§ **Task statement**: Starting with the line that contains "Het hiklied" and ending with the last line of the entries, repeat exactly those lines and nothing else, pictures excluded.

▼

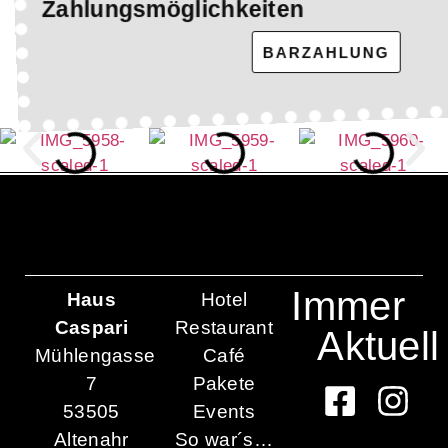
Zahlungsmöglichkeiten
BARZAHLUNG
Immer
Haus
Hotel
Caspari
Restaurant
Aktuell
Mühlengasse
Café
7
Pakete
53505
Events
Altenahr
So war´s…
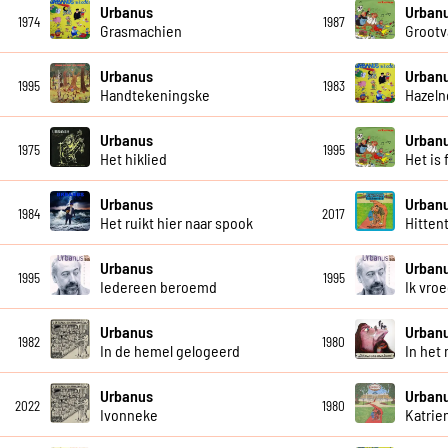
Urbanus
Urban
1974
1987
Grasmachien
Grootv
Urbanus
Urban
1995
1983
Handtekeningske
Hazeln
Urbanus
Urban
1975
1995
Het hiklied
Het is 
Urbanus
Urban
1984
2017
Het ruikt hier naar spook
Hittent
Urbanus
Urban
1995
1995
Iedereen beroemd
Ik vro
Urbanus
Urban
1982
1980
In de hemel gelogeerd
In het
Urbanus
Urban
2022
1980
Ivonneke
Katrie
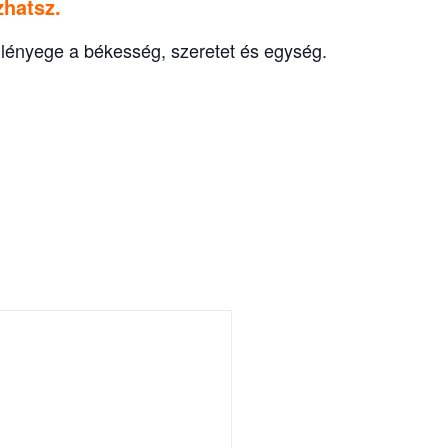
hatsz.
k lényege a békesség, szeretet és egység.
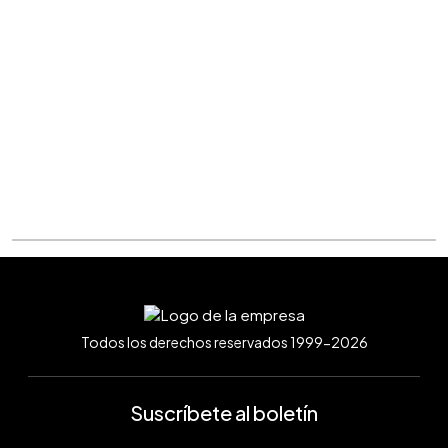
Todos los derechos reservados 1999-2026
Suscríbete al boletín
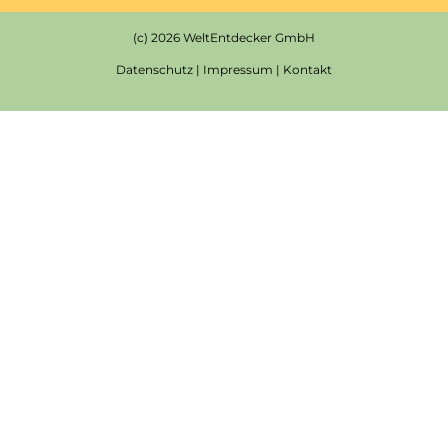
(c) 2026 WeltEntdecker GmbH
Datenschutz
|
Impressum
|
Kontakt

▲

§ **Solution to this task**:
Het hiklied
Het is 
Urbanus
Urban
1984
2017
Het ruikt hier naar spook
Hittent
Urbanus
Urban
1995
1995
Iedereen beroemd
Ik vro
Urbanus
Urban
1982
1980
In de hemel gelogeerd
In het
Urbanus
Urban
2022
1980
Ivonneke
Katrie
hatsz.
k lényege a békesség, szeretet és egység.
Todos los derechos reservados 1999-2026
Suscríbete al boletín
(c) 2026 WeltEntdecker GmbH
Datenschutz
|
Impressum
|
Kontakt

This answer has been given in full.